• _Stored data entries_
===============

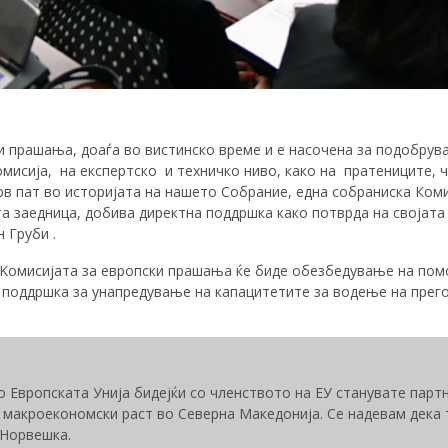
и прашања, доаѓа во вистинско време и е насочена за подобрув
мисија, на експертско и техничко ниво, како на пратениците, ч
прв пат во историјата на нашето Собрание, една собраниска Коми
та заедница, добива директна поддршка како потврда на својата
 Груби .
 Kомисијата за европски прашања ќе биде обезбедување на пом
 поддршка за унапредување на капацитетите за водење на прего
 Европската Унија бидејќи со членството на ЕУ станувате партн
макроекономски раст во Северна Македонија. Се надевам дека то
 Норвешка.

===============

• _ACTION ITEM_
Where a line in the records above contains the string "прашања", return that line.

• _RESPONSE TO THIS TASK_
и прашања, доаѓа во вистинско време и е насочена за подобрув
 Kомисијата за европски прашања ќе биде обезбедување на пом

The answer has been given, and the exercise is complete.